Bhumbpol est un demi-Dieu, Elisabeth le chef de l’église anglicane. Un souverain est un trait d’union entre le ciel et la terre. Il a régné plus longtemps qu’elle, 70 ans, record mondial. Il y a juste un an, il s’est éteint et depuis, les Thaïlandais sont en noir (pas seulement les chauffeurs d’Uber et les gars de la sécurité).

Relance : un an de deuil avant les funérailles aujourd’hui.

C’est encore trop court, c’est un arrachement pour la foule qui se presse sur le parcours du catafalque en route vers la crémation.
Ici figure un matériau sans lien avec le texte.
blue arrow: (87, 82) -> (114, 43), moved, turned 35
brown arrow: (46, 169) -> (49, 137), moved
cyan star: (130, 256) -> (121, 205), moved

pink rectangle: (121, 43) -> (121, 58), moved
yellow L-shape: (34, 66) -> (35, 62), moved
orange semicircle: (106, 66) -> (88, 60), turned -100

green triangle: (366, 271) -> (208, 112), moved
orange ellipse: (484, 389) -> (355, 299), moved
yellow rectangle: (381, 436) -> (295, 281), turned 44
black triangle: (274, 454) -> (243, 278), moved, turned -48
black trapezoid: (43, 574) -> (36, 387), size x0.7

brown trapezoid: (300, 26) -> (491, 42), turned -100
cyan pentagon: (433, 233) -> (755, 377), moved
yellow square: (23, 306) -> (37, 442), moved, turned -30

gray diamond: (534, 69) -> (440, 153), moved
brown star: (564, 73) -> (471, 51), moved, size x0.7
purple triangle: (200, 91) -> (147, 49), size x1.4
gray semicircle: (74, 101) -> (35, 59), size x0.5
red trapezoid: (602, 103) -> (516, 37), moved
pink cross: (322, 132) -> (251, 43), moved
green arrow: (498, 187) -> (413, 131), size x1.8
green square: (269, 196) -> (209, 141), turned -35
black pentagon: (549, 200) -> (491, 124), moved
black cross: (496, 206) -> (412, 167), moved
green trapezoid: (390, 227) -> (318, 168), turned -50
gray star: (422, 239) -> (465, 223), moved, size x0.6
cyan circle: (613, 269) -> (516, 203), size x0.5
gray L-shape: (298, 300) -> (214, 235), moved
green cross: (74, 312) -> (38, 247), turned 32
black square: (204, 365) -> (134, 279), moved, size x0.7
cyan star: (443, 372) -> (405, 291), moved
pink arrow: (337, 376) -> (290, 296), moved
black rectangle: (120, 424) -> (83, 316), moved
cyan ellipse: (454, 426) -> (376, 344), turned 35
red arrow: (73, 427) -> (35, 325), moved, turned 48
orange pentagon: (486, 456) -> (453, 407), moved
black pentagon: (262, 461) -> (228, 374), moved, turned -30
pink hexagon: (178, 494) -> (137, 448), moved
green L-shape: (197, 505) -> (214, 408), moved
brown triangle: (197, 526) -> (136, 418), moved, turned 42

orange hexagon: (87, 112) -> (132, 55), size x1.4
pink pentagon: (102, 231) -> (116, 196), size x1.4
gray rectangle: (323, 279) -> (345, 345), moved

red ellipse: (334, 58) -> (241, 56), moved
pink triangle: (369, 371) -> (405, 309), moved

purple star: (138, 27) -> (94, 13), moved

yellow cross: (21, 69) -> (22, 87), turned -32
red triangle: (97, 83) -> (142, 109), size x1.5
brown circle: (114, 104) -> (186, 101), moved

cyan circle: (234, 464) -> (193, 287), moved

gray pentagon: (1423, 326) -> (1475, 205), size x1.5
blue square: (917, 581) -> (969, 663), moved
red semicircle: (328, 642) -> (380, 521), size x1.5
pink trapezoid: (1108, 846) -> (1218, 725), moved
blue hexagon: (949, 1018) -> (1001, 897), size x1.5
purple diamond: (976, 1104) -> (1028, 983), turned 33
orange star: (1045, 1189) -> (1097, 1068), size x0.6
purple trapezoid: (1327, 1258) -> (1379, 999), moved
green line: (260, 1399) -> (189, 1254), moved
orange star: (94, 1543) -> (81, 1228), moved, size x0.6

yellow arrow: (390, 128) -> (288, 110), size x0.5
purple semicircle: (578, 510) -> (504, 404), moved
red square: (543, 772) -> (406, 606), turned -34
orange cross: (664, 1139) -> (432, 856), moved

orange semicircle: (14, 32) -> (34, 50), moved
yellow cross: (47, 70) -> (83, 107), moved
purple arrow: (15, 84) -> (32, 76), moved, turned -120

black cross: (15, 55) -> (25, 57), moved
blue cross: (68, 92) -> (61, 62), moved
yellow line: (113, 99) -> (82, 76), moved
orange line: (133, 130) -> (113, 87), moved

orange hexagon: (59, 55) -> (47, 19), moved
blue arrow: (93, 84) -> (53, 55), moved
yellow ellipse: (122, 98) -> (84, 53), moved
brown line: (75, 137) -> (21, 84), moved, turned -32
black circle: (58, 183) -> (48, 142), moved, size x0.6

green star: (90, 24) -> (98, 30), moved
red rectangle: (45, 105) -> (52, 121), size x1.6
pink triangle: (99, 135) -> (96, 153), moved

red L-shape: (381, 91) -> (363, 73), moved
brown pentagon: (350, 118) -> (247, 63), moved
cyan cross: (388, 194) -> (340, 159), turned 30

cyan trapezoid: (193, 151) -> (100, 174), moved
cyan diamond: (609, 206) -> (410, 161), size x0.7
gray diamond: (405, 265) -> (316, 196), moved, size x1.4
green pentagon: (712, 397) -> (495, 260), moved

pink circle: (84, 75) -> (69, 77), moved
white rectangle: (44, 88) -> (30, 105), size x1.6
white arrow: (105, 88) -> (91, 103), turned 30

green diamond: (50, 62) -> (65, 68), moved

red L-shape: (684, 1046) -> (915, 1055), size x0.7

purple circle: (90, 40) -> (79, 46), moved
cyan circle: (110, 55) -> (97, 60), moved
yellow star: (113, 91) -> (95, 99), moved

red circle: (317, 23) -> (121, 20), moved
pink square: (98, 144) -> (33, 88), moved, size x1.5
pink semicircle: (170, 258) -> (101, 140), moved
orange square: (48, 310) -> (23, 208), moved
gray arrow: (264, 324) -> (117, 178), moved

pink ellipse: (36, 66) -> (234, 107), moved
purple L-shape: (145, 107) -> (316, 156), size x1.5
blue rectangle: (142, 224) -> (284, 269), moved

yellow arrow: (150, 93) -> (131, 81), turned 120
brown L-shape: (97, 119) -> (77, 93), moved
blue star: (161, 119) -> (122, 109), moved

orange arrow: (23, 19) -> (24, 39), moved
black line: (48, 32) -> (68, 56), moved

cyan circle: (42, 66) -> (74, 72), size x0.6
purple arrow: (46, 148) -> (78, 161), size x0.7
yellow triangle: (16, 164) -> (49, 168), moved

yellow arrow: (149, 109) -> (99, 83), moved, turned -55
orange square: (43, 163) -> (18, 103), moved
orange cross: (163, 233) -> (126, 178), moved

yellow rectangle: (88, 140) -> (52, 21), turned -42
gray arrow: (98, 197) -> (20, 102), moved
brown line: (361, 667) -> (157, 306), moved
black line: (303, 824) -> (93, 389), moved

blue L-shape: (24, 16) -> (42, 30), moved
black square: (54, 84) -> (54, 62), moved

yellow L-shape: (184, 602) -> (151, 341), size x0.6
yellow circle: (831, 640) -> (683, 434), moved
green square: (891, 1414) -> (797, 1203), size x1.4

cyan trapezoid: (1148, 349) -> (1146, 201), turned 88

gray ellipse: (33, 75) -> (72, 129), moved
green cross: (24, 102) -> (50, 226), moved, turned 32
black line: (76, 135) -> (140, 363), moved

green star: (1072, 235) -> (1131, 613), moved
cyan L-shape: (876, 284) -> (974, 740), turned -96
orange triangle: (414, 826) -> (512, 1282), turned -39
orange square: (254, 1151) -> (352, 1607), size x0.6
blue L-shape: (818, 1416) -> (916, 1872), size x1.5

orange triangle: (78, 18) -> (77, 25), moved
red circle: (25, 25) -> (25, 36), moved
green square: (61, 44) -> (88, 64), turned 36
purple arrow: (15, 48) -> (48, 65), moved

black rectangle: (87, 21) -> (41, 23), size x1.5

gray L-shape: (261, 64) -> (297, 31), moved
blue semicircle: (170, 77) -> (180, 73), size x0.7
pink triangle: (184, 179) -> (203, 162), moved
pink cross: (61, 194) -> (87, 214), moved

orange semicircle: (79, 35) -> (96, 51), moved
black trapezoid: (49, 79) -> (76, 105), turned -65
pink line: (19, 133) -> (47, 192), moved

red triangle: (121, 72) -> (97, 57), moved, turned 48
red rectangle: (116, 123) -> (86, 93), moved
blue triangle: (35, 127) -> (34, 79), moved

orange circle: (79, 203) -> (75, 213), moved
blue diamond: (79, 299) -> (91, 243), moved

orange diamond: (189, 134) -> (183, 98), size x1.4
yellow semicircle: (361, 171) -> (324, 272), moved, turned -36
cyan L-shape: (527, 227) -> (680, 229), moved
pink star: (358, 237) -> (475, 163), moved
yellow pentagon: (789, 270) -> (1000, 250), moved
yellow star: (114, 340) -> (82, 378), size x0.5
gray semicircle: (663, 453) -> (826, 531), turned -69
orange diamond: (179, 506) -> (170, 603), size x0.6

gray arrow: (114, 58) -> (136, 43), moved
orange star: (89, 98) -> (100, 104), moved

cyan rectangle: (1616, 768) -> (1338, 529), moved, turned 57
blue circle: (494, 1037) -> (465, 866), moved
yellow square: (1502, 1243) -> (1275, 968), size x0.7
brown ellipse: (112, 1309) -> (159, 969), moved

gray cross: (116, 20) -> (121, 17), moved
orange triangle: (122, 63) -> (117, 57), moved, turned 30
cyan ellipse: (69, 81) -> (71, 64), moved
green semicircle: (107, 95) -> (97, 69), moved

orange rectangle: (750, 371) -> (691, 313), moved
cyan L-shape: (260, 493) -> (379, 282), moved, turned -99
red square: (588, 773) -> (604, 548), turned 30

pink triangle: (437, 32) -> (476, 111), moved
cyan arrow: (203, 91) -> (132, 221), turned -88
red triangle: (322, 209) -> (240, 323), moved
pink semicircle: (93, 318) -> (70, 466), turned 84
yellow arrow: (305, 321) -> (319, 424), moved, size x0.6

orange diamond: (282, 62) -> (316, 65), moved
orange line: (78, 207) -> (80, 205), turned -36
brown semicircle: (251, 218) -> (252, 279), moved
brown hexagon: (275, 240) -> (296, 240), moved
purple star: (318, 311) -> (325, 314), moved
Un an, c’est juste assez pour les artisans qui ont sculpté le bucher en bois doré. Toute une ménagerie mythologique qui représente le mont Meru qui est l’axe de la terre pour les Boudhistes. On n’y comprend rien, c’est une grammaire inconnue aux monothéistes, l’important c’est que les Thaïs s’y retrouvent et qu’ils communient dans l’émotion. Un an, c’est pas assez pour les militaires au pouvoir. Ils ont profité du deuil pour reporter les élections promises.

Le roi laisse derrière lui un pays en pleine crise politique.

Elle dure depuis une quinzaine d’années. Depuis que les ennuis de santé du roi l’ont obligé à s’effacer. Les affrontements entre chemises rouges et chemises jaunes ont usé une génération et provoqué deux coups d’états militaires. Depuis, la Thailande est divisé par des lignes de fractures ethniques, sociales, politiques, religieuses, sécuritaires. Comme chez les voisins, les Birmans, les Cambodgiens, les Indonésiens. Et comme chez les voisins, l’armée s’incruste et redoute que la démocratie entraine l’éclatement du pays.
BHumibol a été un roi adulé parce qu’il était proche de ses sujets, vertueux, il a fait du pays un petit dragon et il a réussi à le préserver des massacres et des guerres qui ont emporté les voisins. Et on a tendance à penser que sa fin de règne et son absence empêche le pays de se retrouver.
La réconciliation nationale est sans cesse invoquée mais sans le roi, elle reste hors de portée.